A country-specific perspective was offered by Nina Krtelj from the Slovenian Ministry of Health. By mapping cancer incidence against socio-economic background, she finds that certain cancers are linked to wealth and lifestyle. This was followed by a video messagefrom Quentin, a myeloma patient who tried to imagine what would have happened had he not had the advantages which enabled him to find lifesaving treatment abroad.

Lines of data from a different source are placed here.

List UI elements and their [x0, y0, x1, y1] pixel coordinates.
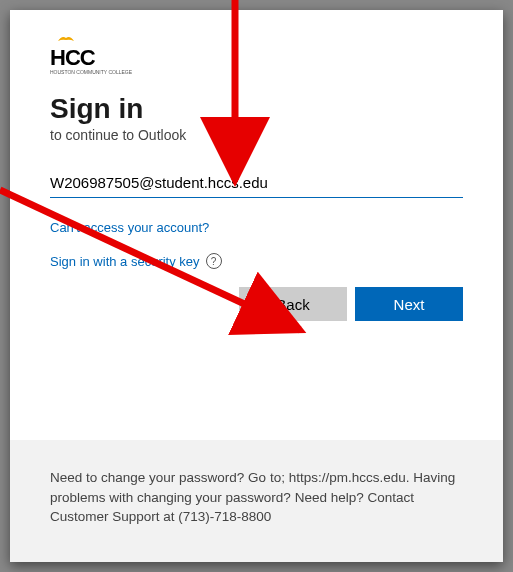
question-icon[interactable]: ? [206, 253, 222, 269]
cant-access-link[interactable]: Can't access your account? [50, 220, 209, 235]
org-logo: HCC HOUSTON COMMUNITY COLLEGE [50, 45, 132, 75]
signin-card: HCC HOUSTON COMMUNITY COLLEGE Sign in to… [10, 10, 503, 562]
main-content: HCC HOUSTON COMMUNITY COLLEGE Sign in to… [10, 10, 503, 440]
email-input-wrap [50, 168, 463, 198]
logo-bird-icon [56, 33, 76, 43]
page-title: Sign in [50, 93, 463, 125]
next-button[interactable]: Next [355, 287, 463, 321]
security-key-link[interactable]: Sign in with a security key [50, 254, 200, 269]
back-button[interactable]: Back [239, 287, 347, 321]
logo-text: HCC [50, 45, 95, 70]
security-key-row: Sign in with a security key ? [50, 253, 463, 269]
page-subtitle: to continue to Outlook [50, 127, 463, 143]
footer-help-text: Need to change your password? Go to; htt… [10, 440, 503, 562]
email-field[interactable] [50, 168, 463, 198]
logo-subtext: HOUSTON COMMUNITY COLLEGE [50, 69, 132, 75]
button-row: Back Next [50, 287, 463, 321]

“It makes me think of the game ‘SuperMario’ – because wherever he stands, he cannot stay long because it is not very safe, and this is what it is like”. – Quentin, cancer patient Sidonia Jedrzejewska, a Polish MEP, reminded us that no one can remain personally objective when it comes to cancer. “The east-west gap is particularly striking in cancer”, and Sidonia attributes this to three main factors: higher pollution levels in Eastern and Central Europe; lack of resources for treatment and care; and the need for information to show people why and how they should change their lifestyles. Andrzej Rys from DG Sanco at the European Commission called for milestones to measure progress towards ambitious goals. “In many journeys, the most difficult moment is when you cannot see the destination.” The Commission is working on the tobacco product directive, and will
announce the third EU screening guidelines next week, but reaching a consensus, judging the best option for future patients, is difficult when the science moves so quickly.

ECCO Policy Committee chair Julio Celis examined inequalities in the field of cancer research. There is a research paradox – “rapid progress in research and understanding of cancer, but slow translation of discoveries into concrete benefits for patients.” Attributing this to the complexity of the discovery-to-treatment pathway and the lack of a coordinated European strategy, he called for more collaboration and dissemination of findings. He outlined three initiatives in these areas: EPAAC, which brings together different stakeholders coordinate research; the EUROCANPlatform, a collaborative platform of research-intensive institutions; and eurocancercomms, putting all the information in one place.

The patient’s perspective was represented by Patricia Garcia-Prieto from ECPC, who addressed the inequality between those who can create their own access to healthcare, and those who do not have the necessary tools to do so. She shared patient testimonies showing that some privileged patients are able to take matters into their own hands, but others cannot. Viorica Cursaru from Myeloma Euronet Romania welcomed the crossborder healthcare directive passed by the European Parliament last week and thanked ECPC for their work on this. She drew attention to the relatively low doctor/patient ratios in some central and eastern European countries, and the need for infrastructure and government investment. Recognising that there will always be differences, she called for the development of “a legal framework where anybody can access the treatment available easily.” Petru Luhan closed the conference by stating that the European decision-makers “have a role in proposing clear, productive and constructive measures which can be put in place.”